Using Topical Agents To Bolster Debridement
Debridement involves the removal of the necrotic and nonviable tissue impeding wound healing. It also “restarts” the wound healing process by converting the wound to a fresh, bleeding wound. One can perform debridement through a variety of techniques such as scalpel, curettes, ultrasound and hydrosurgery. One may employ topical agents for debridement when other methods of debridement are not appropriate or not feasible. Clinicians may also use topical agents following debridement in order to prevent or reduce the recurrence of nonviable tissue. Topical collagenase may help treat wounds to remove the native collagen within eschars and necrotic tissue. Collagenase (Santyl, Smith and Nephew) also serves to sever peptide bindings in collagen. Typically, commercially available collagenase is available at a fixed dosage of 250U/gm. However, with compounding, the concentration of collagenase use may achieve a greater debridement effect. Furthermore, other agents such as 10-30% urea may achieve further loosening of necrotic and nonviable tissue, and when one combines this urea agent with collagenase in the same compounded wound care product, the clinician can achieve a greater effect. Physicians commonly use collagenase in the management of wounds. When one utilizes collagenase in a compounded topical medication, it can be at the same or at greater strength than commercially available products.

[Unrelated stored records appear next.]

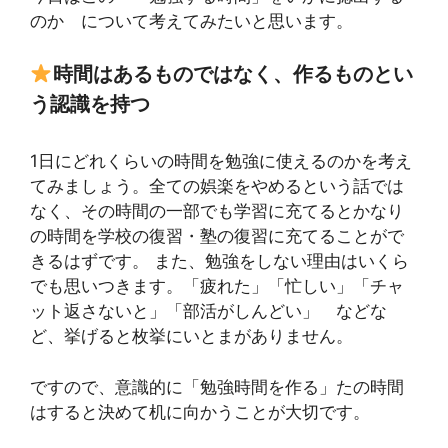
のか について考えてみたいと思います。
時間はあるものではなく、作るものとい
う認識を持つ
1日にどれくらいの時間を勉強に使えるのかを考え
てみましょう。全ての娯楽をやめるという話では
なく、その時間の一部でも学習に充てるとかなり
の時間を学校の復習・塾の復習に充てることがで
きるはずです。 また、勉強をしない理由はいくら
でも思いつきます。「疲れた」「忙しい」「チャ
ット返さないと」「部活がしんどい」 などな
ど、挙げると枚挙にいとまがありません。
ですので、意識的に「勉強時間を作る」たの時間
はすると決めて机に向かうことが大切です。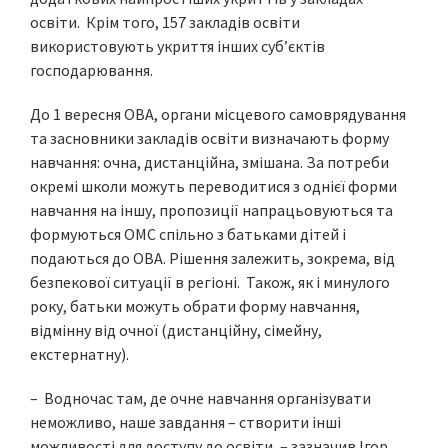
освіти. Крім того, 157 закладів освіти
використовують укриття інших суб’єктів
господарювання.
До 1 вересня ОВА, органи місцевого самоврядування
та засновники закладів освіти визначають форму
навчання: очна, дистанційна, змішана. За потреби
окремі школи можуть переводитися з однієї форми
навчання на іншу, пропозиції напрацьовуються та
формуються ОМС спільно з батьками дітей і
подаються до ОВА. Рішення залежить, зокрема, від
безпекової ситуації в регіоні. Також, як і минулого
року, батьки можуть обрати форму навчання,
відмінну від очної (дистанційну, сімейну,
екстернатну).
– Водночас там, де очне навчання організувати
неможливо, наше завдання – створити інші
можливості для доступу до освіти, – зазначив Ігор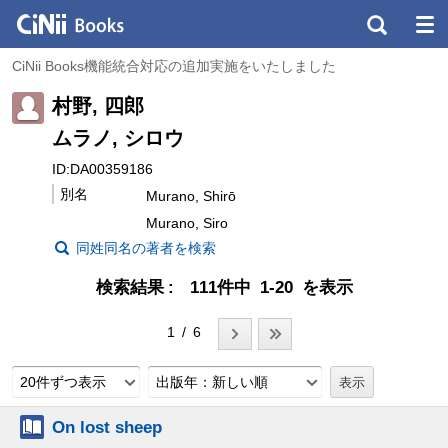
CiNii Books機能統合対応の追加実施をいたしました
村野, 四郎
ムラノ, シロウ
ID:DA00359186
別名
Murano, Shirō
Murano, Siro
同姓同名の著者を検索
検索結果
111件中 1-20 を表示
1 / 6
20件ずつ表示
出版年：新しい順
On lost sheep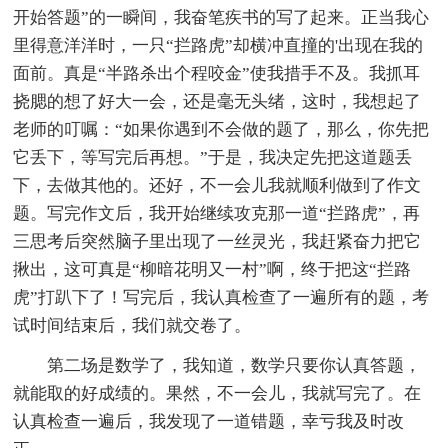
开始答题”的一瞬间，我奋笔疾书的写了起来。正当我心
里得意洋洋时，一只“拦路虎”却横冲直撞的'出现在我的
面前。真是“半路杀出个程咬金”使我措手不及。我抓耳
挠腮的想了好大一会，还是毫无头绪，这时，我想起了
老师的叮嘱：“如果你遇到不会做的题了，那么，你先把
它丢下，等写完后再想。”于是，我决定先把这道题丢
下，去做其他的。还好，不一会儿我就顺利做到了作文
题。写完作文后，我开始继续攻克那一道“拦路虎”，再
三思考后突然脑子里出现了一丝灵光，我赶紧奋力把它
揪出，这可真是“柳暗花明又一村”啊，终于把这“拦路
虎”打趴下了！写完后，我认真检查了一遍所有的题，考
试时间结束后，我们就交卷了。
第二场是数学了，我知道，数学只要你认真答题，
就能取的好成绩的。果然，不一会儿，我就写完了。在
认真检查一遍后，我发现了一道错题，幸亏我及时改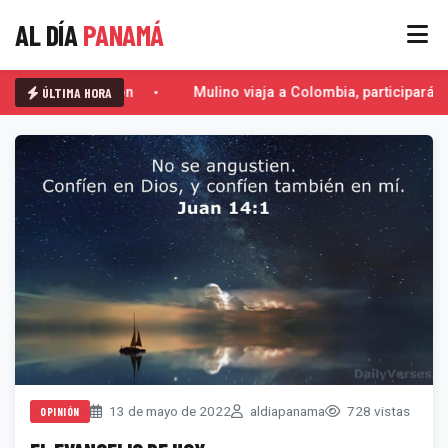
AL DÍA
PANAMÁ
ÚLTIMA HORA
El Escorpión
Mulino viaja a Colombia, participará e
13 de mayo de 2022
aldiapanama
728 vistas
OPINIÓN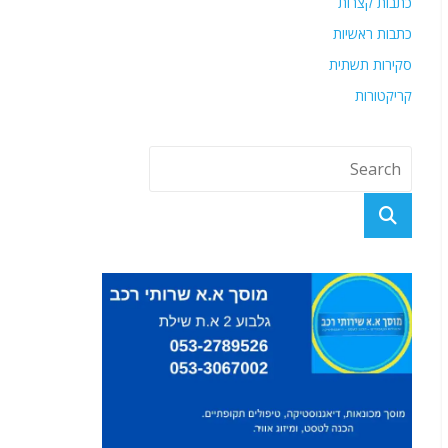
כתבות קצרות
כתבות ראשיות
סקירות תשתית
קריקטורות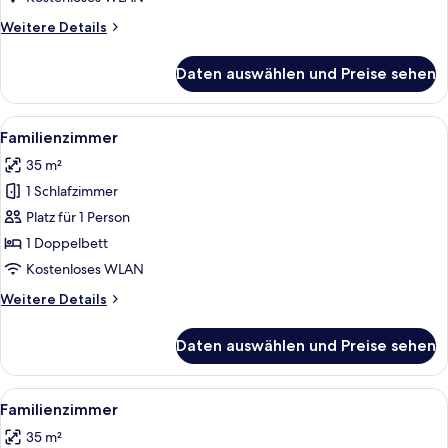
Weitere
Weitere Details
Details
für
Daten auswählen und Preise sehen
Comfort-
Doppelzimmer
Alle
Ein Hotelzimmer mit Bett, Nachttisch, 
4
Familienzimmer
Fotos
35 m²
für
1 Schlafzimmer
Familienzimmer
anzeigen
Platz für 1 Person
1 Doppelbett
Kostenloses WLAN
Weitere
Weitere Details
Details
für
Daten auswählen und Preise sehen
Familienzimmer
Alle
Ein Hotelzimmer mit Bett, Nachttisch, 
4
Familienzimmer
Fotos
35 m²
für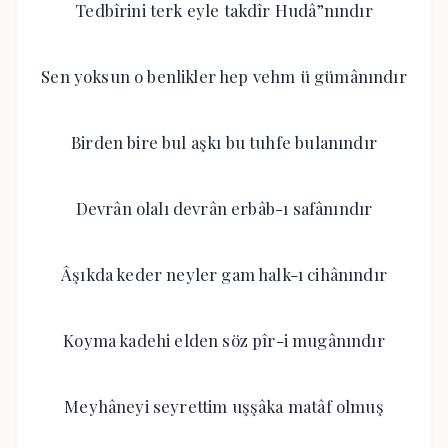
Tedbîrini terk eyle takdîr Hudâ”nındır
Sen yoksun o benlikler hep vehm ü gümânındır
Birden bire bul aşkı bu tuhfe bulanındır
Devrân olalı devrân erbâb-ı safânındır
Âşıkda keder neyler gam halk-ı cihânındır
Koyma kadehi elden söz pîr-i mugânındır
Meyhâneyi seyrettim uşşâka matâf olmuş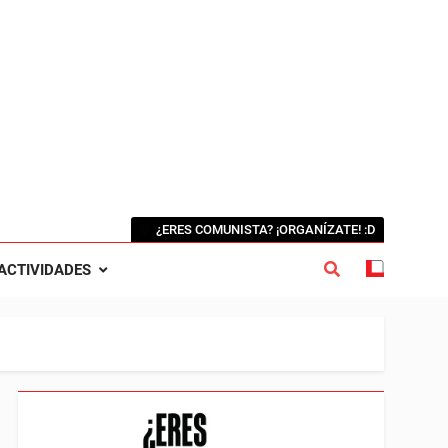
¿ERES COMUNISTA? ¡ORGANÍZATE! :D
ACTIVIDADES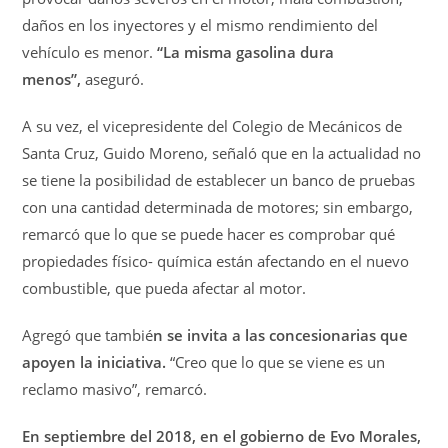
daños en los inyectores y el mismo rendimiento del
vehículo es menor.
“La misma gasolina dura
menos”,
aseguró.
A su vez, el vicepresidente del Colegio de Mecánicos de
Santa Cruz, Guido Moreno, señaló que en la actualidad no
se tiene la posibilidad de establecer un banco de pruebas
con una cantidad determinada de motores; sin embargo,
remarcó que lo que se puede hacer es comprobar qué
propiedades físico- química están afectando en el nuevo
combustible, que pueda afectar al motor.
Agregó que tambié
n se invita a las concesionarias que
apoyen la iniciativa.
“Creo que lo que se viene es un
reclamo masivo”, remarcó.
En septiembre del 2018, en el gobierno de Evo Morales,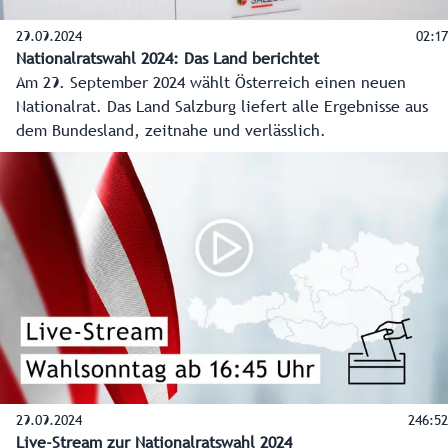
und Bildschirme der Bevölkerung bringen.
29.09.2024
02:17
Nationalratswahl 2024: Das Land berichtet
Am 29. September 2024 wählt Österreich einen neuen
Nationalrat. Das Land Salzburg liefert alle Ergebnisse aus
dem Bundesland, zeitnahe und verlässlich.
29.09.2024
246:52
Live-Stream zur Nationalratswahl 2024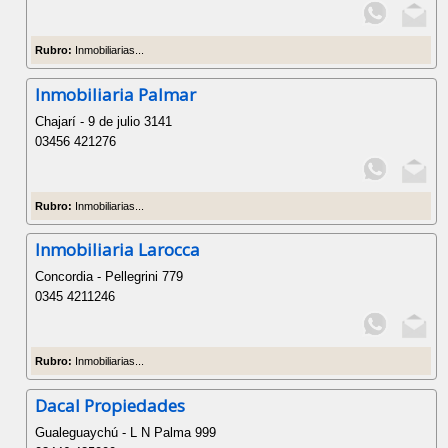
Rubro:
Inmobiliarias...
Inmobiliaria Palmar
Chajarí - 9 de julio 3141
03456 421276
Rubro:
Inmobiliarias...
Inmobiliaria Larocca
Concordia - Pellegrini 779
0345 4211246
Rubro:
Inmobiliarias...
Dacal Propiedades
Gualeguaychú - L N Palma 999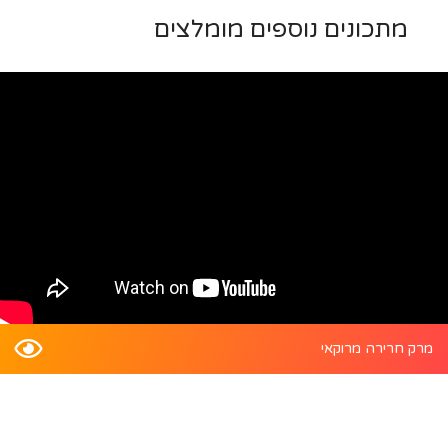
מתכונים נוספים מומלצים
מרק חרירה מרוקאי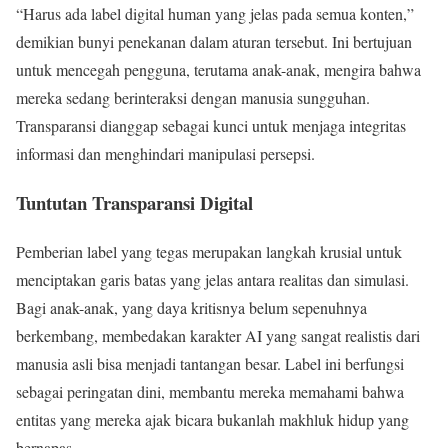
“Harus ada label digital human yang jelas pada semua konten,”
demikian bunyi penekanan dalam aturan tersebut. Ini bertujuan
untuk mencegah pengguna, terutama anak-anak, mengira bahwa
mereka sedang berinteraksi dengan manusia sungguhan.
Transparansi dianggap sebagai kunci untuk menjaga integritas
informasi dan menghindari manipulasi persepsi.
Tuntutan Transparansi Digital
Pemberian label yang tegas merupakan langkah krusial untuk
menciptakan garis batas yang jelas antara realitas dan simulasi.
Bagi anak-anak, yang daya kritisnya belum sepenuhnya
berkembang, membedakan karakter AI yang sangat realistis dari
manusia asli bisa menjadi tantangan besar. Label ini berfungsi
sebagai peringatan dini, membantu mereka memahami bahwa
entitas yang mereka ajak bicara bukanlah makhluk hidup yang
bernapas.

Keys To Increasing Vascular Perfusion To The Wound
Not infrequently, increasing vascular perfusion to a wound is required. With the utilization of compounding, one may add agents that promote increased vascular perfusion to achieve greater blood flow to the wound. Examples would include the addition of nifedipine, pentoxifylline, verapamil (Calan, Pfizer), amide local anesthetics such as lidocaine (Lidocaine, Endo Pharmaceuticals) or other calcium channel blockers such as propranolol. Accordingly, one may utilize a compounding agent to increase blood flow and at the same time use a debriding agent, topical anti-inflammatory, antibiotic, or antiseptic through one medication. Nifedipine and verapamil are other calcium channel blockers that relax blood vessels and increase blood flow to the wound. Calcium channel blockers prevent the release of internal calcium stores into cell cytosol, and as a result, the smooth muscle within the tunica media of the arterial supply does not respond to the calcium ion signal. This typically results in contracture of the muscle and decreased vascular perfusion. Amide anesthetics such as lidocaine or bupivacaine (Marcaine) also act as calcium channel blockers, causing increased blood flow to the wound. Since they are local anesthetics, lidocaine or bupivacaine also reduce the vasoconstriction resulting from pain, leading to a vasodilatory effect. Pentoxifylline is a xanthine derivative and phosphodiesterase inhibitor. It improves red blood cell deformability, resulting in increased oxygen delivery to the wound. It reduces blood viscosity, resulting in improved wound blood supply and the prevention of thrombus formation. In regard to agents clinicians use to improve blood supply to a wound, these modalities may be particularly useful in treating arterial ulcers, arteriovenous ulcers, ulcerations associated with conditions such as sickle cell anemia or vasculitis-associated ulceration in connective tissue disorders such as scleroderma or systemic lupus erythematosus. In addition, these ulcers are typically painful and the utilization of a topical anesthetic together with other wound healing agents may be very helpful in reducing pain and the need for opioids or other analgesics.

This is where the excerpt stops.